The movements of retracting the chin, stretching the neck and squeezing the shoulder blades help office workers reduce neck and shoulder pain and increase work efficiency.
MSc Tran Van Dan, Department of Physical Therapy and Rehabilitation, Tam Anh General Hospital, Hanoi, said that office workers sit for long periods of time causing reduced blood circulation, increasing pressure on the musculoskeletal system. Muscle groups of the neck, shoulders and back that maintain the same position for too long are susceptible to contraction and stiffness, thereby forming dull pain that lasts or recurs many times. Sitting for long periods of time also has a negative impact on overall health, slowing down metabolism, risk of overweight, metabolic disorders and cardiovascular diseases.

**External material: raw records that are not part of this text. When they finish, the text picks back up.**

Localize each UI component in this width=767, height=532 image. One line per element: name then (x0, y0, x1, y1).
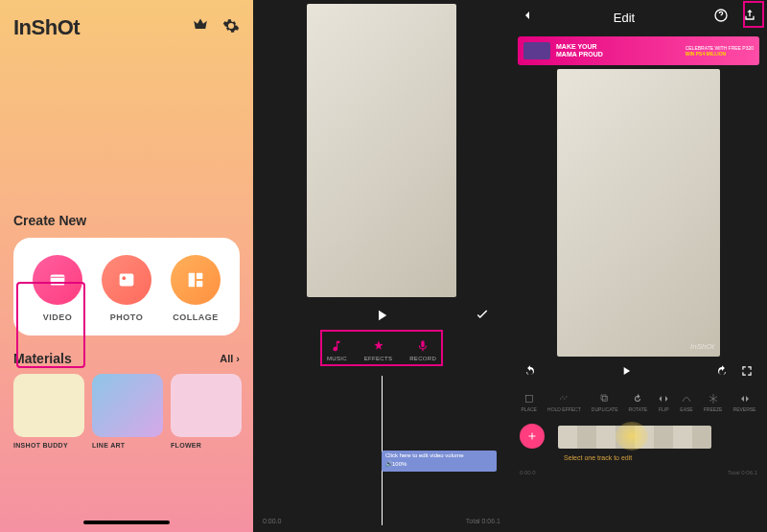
material-line-art[interactable]: LINE ART (92, 374, 163, 449)
tool-duplicate[interactable]: DUPLICATE (592, 393, 618, 412)
add-button[interactable] (520, 424, 545, 449)
volume-track[interactable]: Click here to edit video volume 🔊100% (382, 451, 497, 472)
ad-logo (523, 42, 550, 59)
watermark: InShOt (690, 342, 714, 351)
effects-tab[interactable]: EFFECTS (364, 339, 392, 361)
svg-rect-0 (51, 275, 65, 286)
play-button[interactable] (373, 307, 390, 328)
svg-rect-9 (601, 395, 606, 400)
timeline[interactable]: Select one track to edit 0:00.0 Total 0:… (510, 420, 767, 477)
time-total: Total 0:06.1 (728, 470, 757, 475)
share-button[interactable] (742, 8, 757, 27)
premium-icon[interactable] (192, 17, 209, 38)
fullscreen-button[interactable] (740, 364, 754, 382)
tool-reverse[interactable]: REVERSE (733, 393, 756, 412)
tool-flip[interactable]: FLIP (658, 393, 669, 412)
confirm-button[interactable] (474, 307, 491, 328)
svg-rect-4 (197, 273, 202, 279)
music-tab[interactable]: MUSIC (327, 339, 347, 361)
video-preview[interactable] (307, 4, 456, 297)
svg-rect-5 (197, 281, 202, 287)
create-photo-button[interactable]: PHOTO (102, 255, 151, 322)
back-button[interactable] (520, 8, 535, 27)
home-screen: InShOt Create New VIDEO PHOTO COLLAGE Ma… (0, 0, 253, 532)
timeline[interactable]: Click here to edit video volume 🔊100% 0:… (253, 376, 510, 532)
material-flower[interactable]: FLOWER (171, 374, 242, 449)
ad-banner[interactable]: MAKE YOURMAMA PROUD CELEBRATE WITH FREE … (518, 36, 759, 65)
video-preview[interactable]: InShOt (557, 69, 720, 357)
create-collage-button[interactable]: COLLAGE (171, 255, 221, 322)
material-inshot-buddy[interactable]: INSHOT BUDDY (13, 374, 84, 449)
svg-point-2 (122, 276, 126, 280)
tool-rotate[interactable]: ROTATE (629, 393, 648, 412)
svg-rect-7 (525, 396, 532, 403)
play-button[interactable] (619, 364, 633, 382)
music-screen: MUSIC EFFECTS RECORD Click here to edit … (253, 0, 510, 532)
tool-place[interactable]: PLACE (522, 393, 537, 412)
edit-screen: Edit MAKE YOURMAMA PROUD CELEBRATE WITH … (510, 0, 767, 532)
home-indicator (83, 520, 170, 524)
settings-icon[interactable] (222, 17, 240, 38)
materials-heading: Materials (13, 351, 72, 366)
playhead-marker[interactable] (616, 422, 648, 451)
tool-row: PLACE HOLD EFFECT DUPLICATE ROTATE FLIP … (510, 389, 767, 416)
undo-button[interactable] (523, 364, 537, 382)
materials-all-link[interactable]: All › (220, 353, 240, 364)
create-new-heading: Create New (13, 213, 240, 228)
svg-rect-3 (189, 273, 195, 288)
page-title: Edit (614, 11, 635, 25)
record-tab[interactable]: RECORD (409, 339, 436, 361)
time-current: 0:00.0 (263, 518, 281, 524)
svg-rect-1 (120, 274, 134, 287)
app-logo: InShOt (13, 15, 80, 40)
help-icon[interactable] (713, 8, 729, 27)
track-hint: Select one track to edit (564, 454, 632, 461)
redo-button[interactable] (715, 364, 729, 382)
time-total: Total 0:06.1 (466, 518, 500, 524)
tool-holdeffect[interactable]: HOLD EFFECT (547, 393, 581, 412)
create-card: VIDEO PHOTO COLLAGE (13, 238, 240, 335)
music-tabs: MUSIC EFFECTS RECORD (314, 334, 450, 367)
create-video-button[interactable]: VIDEO (33, 255, 82, 322)
time-current: 0:00.0 (520, 470, 536, 475)
svg-rect-8 (602, 397, 607, 402)
tool-freeze[interactable]: FREEZE (704, 393, 723, 412)
tool-ease[interactable]: EASE (680, 393, 692, 412)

Office workers should combine exercise with sitting to improve health, reduce stress and fatigue and increase productivity. Master Dan instructs three movements that office workers can do right at their desk to reduce neck and shoulder fatigue.
Chin retracting exercise
The practitioner sits with his back straight, looks forward, places his fingers on his chin, slowly pushes his chin and head straight back until he feels tension in the head and neck area. Hold the position for 5 seconds, then return to the starting position. Repeat this process about 10 times or more until you feel comfortable. This exercise helps restore a straight head position and is recommended for people with “turtle neck syndrome”, leaning forward, and hunched shoulders commonly found in office workers.
A physical therapist instructs you on chin retraction exercises. Image: Tam Anh General Hospital
Lateral neck strain
The practitioner sits straight, right hand placed on the top of the head on the left side, gently tilts the head to the right, using hand strength to help bring the ear closer to the right shoulder. The left hand can be placed under the buttocks or clinging to the edge of the chair to increase tension. Be careful not to shrug your shoulders toward your ears, let your shoulders relax completely. Hold for 20-30 seconds, then switch sides. This exercise focuses on relaxing the shoulder muscles (upper trapezius muscle), which often becomes tight when working with a computer.
Squeeze your shoulder blades
Shoulder blade compression helps expand the chest and activate the muscle groups between the shoulder blades, reducing the burden on the neck area.
The practitioner stands or sits straight, arms relaxed along the body. Slowly squeeze your shoulder blades together (imagine trying to hold a pen in the middle of your back). Hold this position for 5 seconds, then relax. Do 10-15 times.
Therapy with a shock wave generator helps office workers reduce neck and shoulder pain. Image: Tam Anh General Hospital
Master Dan noted that in addition to the above three exercises, office workers should maintain the correct sitting posture, sit straight, adjust the chair, desk, and screen to the correct eye level to help maintain physiological posture, limit muscle tension and pain due to incorrect posture. After every 45-60 consecutive hours of sitting, you should stand up and walk around to stimulate blood circulation and reduce stagnation in the shoulder muscles and joints.
If the shoulder shows signs of persistent pain and does not improve with regular exercise, the patient should go for examination at a multi-specialty hospital, combining musculoskeletal, physical therapy and rehabilitation. Depending on the condition, the doctor prescribes some initial methods such as electroshock, ultrasound therapy, shock waves, exercise… to help relax, reduce pain and increase effectiveness when combined with exercise.